When to love yourself 
How to Love Your Authentic Self

~ I'm admittedly having a terrible day, yet I've managed to successfully remind myself that it doesn't mean I have a terrible life. That's rare, and I deserve a nap for it.  

~ Kindness is one of the most charitable gifts you can offer. Be kind to someone today.

<3 Madison

Wednesday, April 3, 2013

Thoughts on doing something right

Hi friends.

I'm sorry I've been a bit MIA lately. I'm not a super professional with a master plan to blog daily or once a week or twice a week or what have you. I just sort of blog whenever I feel inspired and hope that I get inspired frequently and that you guys don't hate me or lose interest in my absence.

I just wanted to share a couple of thoughts with you today.

My eyes popped open at 6:30 this morning, and adrenaline pumped through every fiber of my being. As I lied there feeling more than ready to start my day, counting my blessings, formulating new ideas, and contemplating exciting new possibilities for my life, my eyes suddenly filled with tears of joy, fear, excitement and bewilderment all at the same time. And all I could think in that moment was, "I have got to be doing something right."

I love those moments. Those moments where you feel stars aligning in your soul. Those moments when your intuitive voice is nearly shouting in your ear to keep going---to keep doing what you're doing. Those moments when you know beyond a shadow of a doubt that you're exactly where you need to be, doing exactly what you need to do, with exactly what you need to have, despite the uncertainty that still lies ahead.

And even if you haven't had one of those moments recently, I want to let you know that you're still exactly where you need to be. And the pain, grief, fear or confusion that you may be feeling right now is only leading you to one of those moments later on. And you will look back on that pain, grief, fear and confusion and understand why it was there.
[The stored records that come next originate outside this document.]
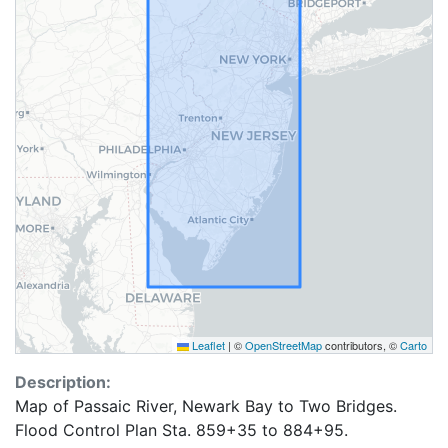
Leaflet
|
©
OpenStreetMap
contributors, ©
Carto
Description:
Map of Passaic River, Newark Bay to Two Bridges.
Flood Control Plan Sta. 859+35 to 884+95.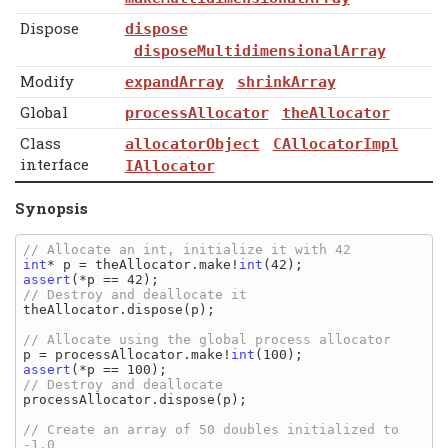
Dispose
dispose
disposeMultidimensionalArray
Modify
expandArray
shrinkArray
Global
processAllocator
theAllocator
Class
allocatorObject
CAllocatorImpl
interface
IAllocator
Synopsis
int
* p = theAllocator.make!
int
assert
theAllocator.dispose(p);

p = processAllocator.make!
int
assert
processAllocator.dispose(p);

// Create an array of 50 doubles initialized to 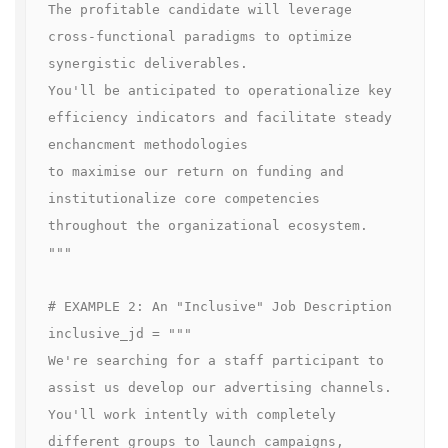
The profitable candidate will leverage 
cross-functional paradigms to optimize 
synergistic deliverables.

You'll be anticipated to operationalize key 
efficiency indicators and facilitate steady 
enchancment methodologies

to maximise our return on funding and 
institutionalize core competencies 
throughout the organizational ecosystem.

"""

# EXAMPLE 2: An "Inclusive" Job Description

inclusive_jd = """

We're searching for a staff participant to 
assist us develop our advertising channels.

You'll work intently with completely 
different groups to launch campaigns, 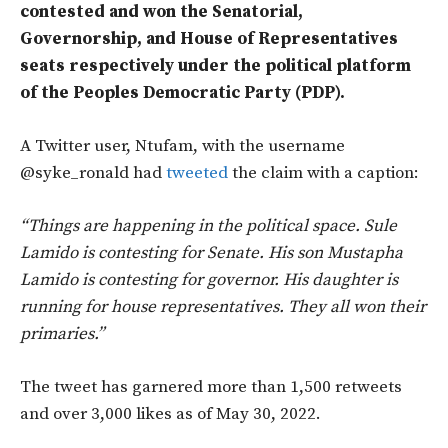
contested and won the Senatorial,
Governorship, and House of Representatives
seats respectively under the political platform
of the Peoples Democratic Party (PDP).
A Twitter user, Ntufam, with the username
@syke_ronald had
tweeted
the claim with a caption:
“Things are happening in the political space. Sule
Lamido is contesting for Senate. His son Mustapha
Lamido is contesting for governor. His daughter is
running for house representatives. They all won their
primaries.”
The tweet has garnered more than 1,500 retweets
and over 3,000 likes as of May 30, 2022.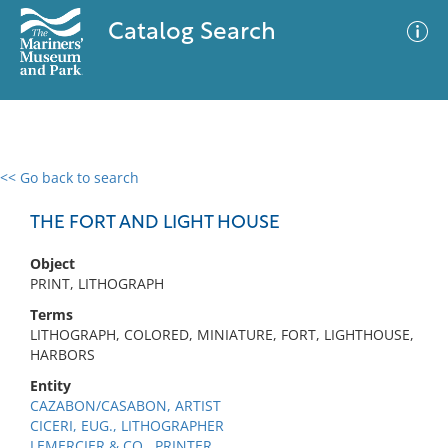
Catalog Search
<< Go back to search
0 results
Advanced Search
Filter
THE FORT AND LIGHT HOUSE
Object
PRINT, LITHOGRAPH
No results meet your criteria
Terms
LITHOGRAPH, COLORED, MINIATURE, FORT, LIGHTHOUSE,
HARBORS
Entity
CAZABON/CASABON, ARTIST
CICERI, EUG., LITHOGRAPHER
LEMERCIER & CO., PRINTER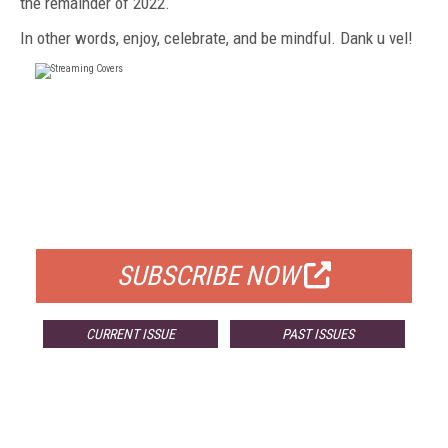
the remainder of
2022.
In other
words, enjoy, celebrate, and be mindful. Dank u vel!
FREE
FOR QUALIFIED SUBSCRIBERS
SUBSCRIBE NOW
CURRENT ISSUE
PAST ISSUES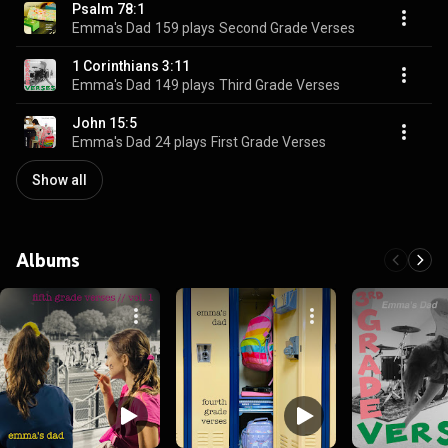
Psalm 78:1
Emma's Dad
159 plays
Second Grade Verses
1 Corinthians 3:11
Emma's Dad
149 plays
Third Grade Verses
John 15:5
Emma's Dad
24 plays
First Grade Verses
Show all
Albums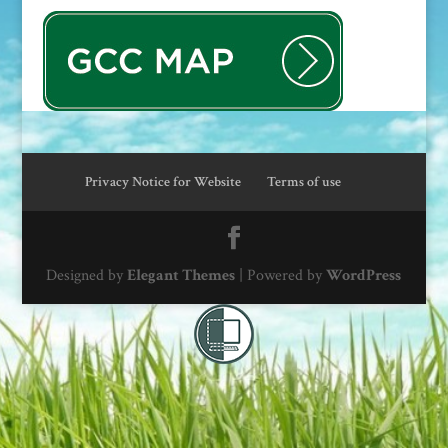
Privacy Notice for Website
Terms of use
Designed by
Elegant Themes
| Powered by
WordPress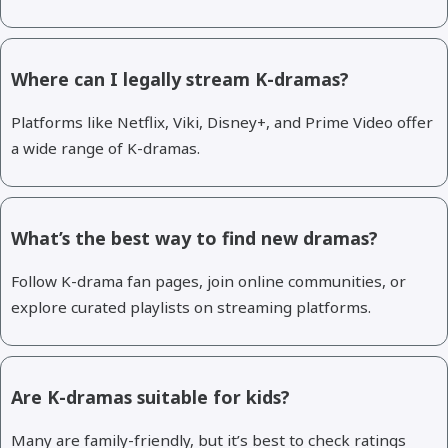
Where can I legally stream K-dramas?
Platforms like Netflix, Viki, Disney+, and Prime Video offer
a wide range of K-dramas.
What’s the best way to find new dramas?
Follow K-drama fan pages, join online communities, or
explore curated playlists on streaming platforms.
Are K-dramas suitable for kids?
Many are family-friendly, but it’s best to check ratings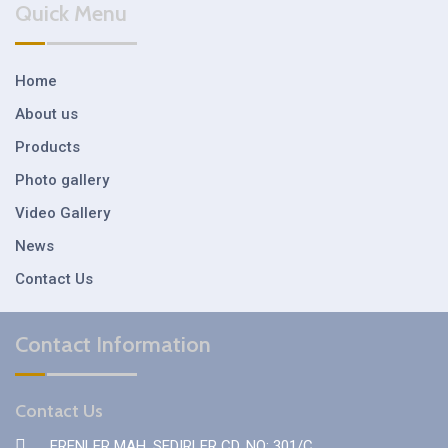
Quick Menu
Home
About us
Products
Photo gallery
Video Gallery
News
Contact Us
Contact Information
Contact Us
ERENLER MAH. SEDIRLER CD. NO: 301/C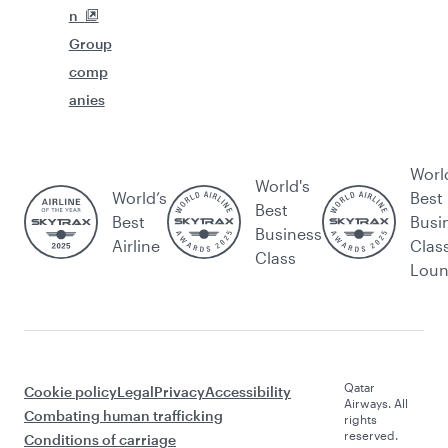
n
Group
comp
anies
Worl
World's
World’s
Best
Best
Best
Busi
Business
Airline
Clas
Class
Lou
Qatar
Cookie policy
Legal
Privacy
Accessibility
Airways. All
Combating human trafficking
rights
reserved.
Conditions of carriage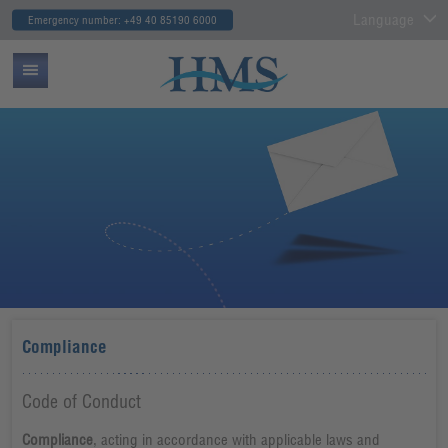
Language
Emergency number: +49 40 85190 6000
Compliance
Code of Conduct
Compliance
, acting in accordance with applicable laws and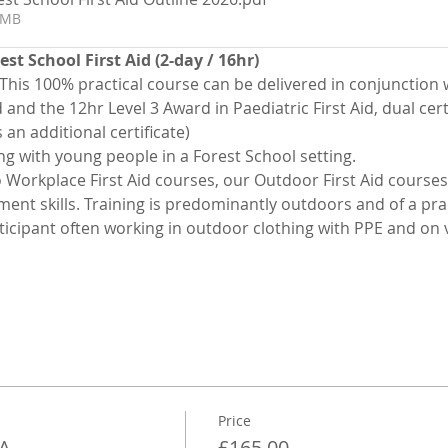
4MB
st School First Aid (2-day / 16hr)
 This 100% practical course can be delivered in conjunction w
and the 12hr Level 3 Award in Paediatric First Aid, dual certif
 an additional certificate)
ing with young people in a Forest School setting.
o Workplace First Aid courses, our Outdoor First Aid courses
t skills. Training is predominantly outdoors and of a pract
icipant often working in outdoor clothing with PPE and on v
Price
FA
£165.00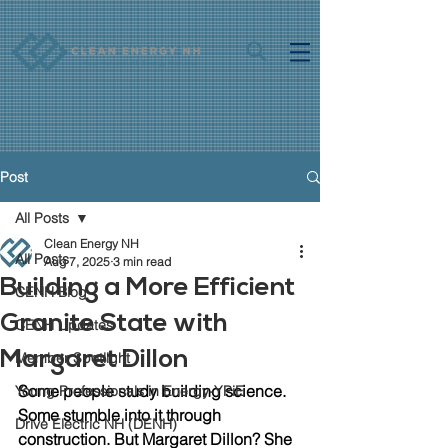
Post
All Posts
Clean Energy NH
All Posts
Aug 7, 2025
3 min read
Building a More Efficient
CENH Blog
Granite State with
CENH Updates
Margaret Dillon
Member Spotlight
Some people study building science. 
Young Professionals in Energy-YPiE
Some stumble into it through 
Drive Electric NH (DENH)
construction. But Margaret Dillon? She 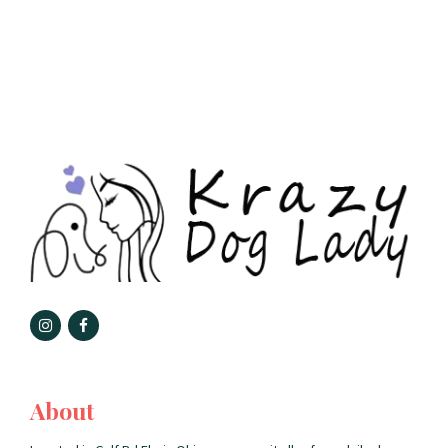
About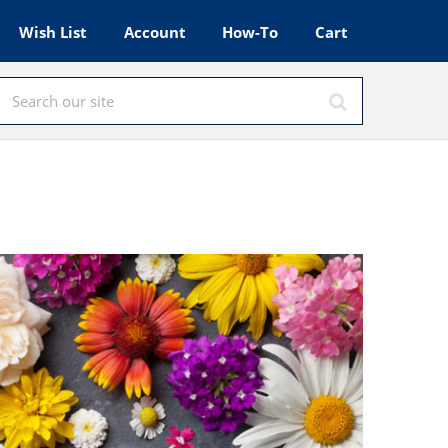
Wish List
Account
How-To
Cart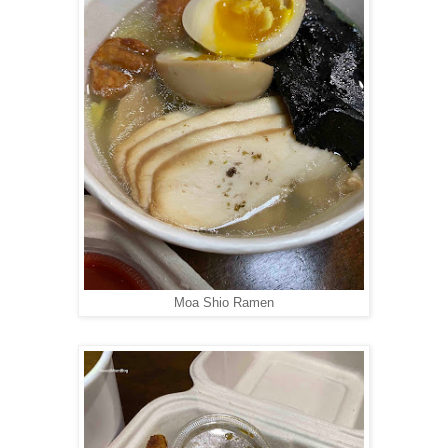
Moa Shio Ramen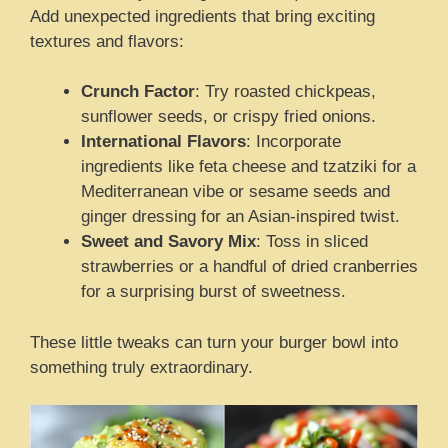
Add unexpected ingredients that bring exciting
textures and flavors:
Crunch Factor
: Try roasted chickpeas,
sunflower seeds, or crispy fried onions.
International Flavors
: Incorporate
ingredients like feta cheese and tzatziki for a
Mediterranean vibe or sesame seeds and
ginger dressing for an Asian-inspired twist.
Sweet and Savory Mix
: Toss in sliced
strawberries or a handful of dried cranberries
for a surprising burst of sweetness.
These little tweaks can turn your burger bowl into
something truly extraordinary.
I also wanted to remind you not to be so hard on yourself when you do something that you or someone else perceives as wrong.

You may make goals and not follow through with them. That's okay. Maybe it means your heart is making room for new goals.

You may fail to treat other people the way you want to be treated. That's okay. Maybe it means you're an imperfect human being just like them.

You may get your priorities thrown out of whack. That's okay. Maybe it means you have an opportunity to put them back in whack.

You may have days where all you want to do is sit on the couch in your pajamas and eat junk food. That's okay. Maybe it means you need to slow down and recharge.

So as a concluding thought, I guess I just wanted to remind you that everything is going to be okay. And even when you feel like you're doing everything wrong, one day you will realize that you've actually done everything right.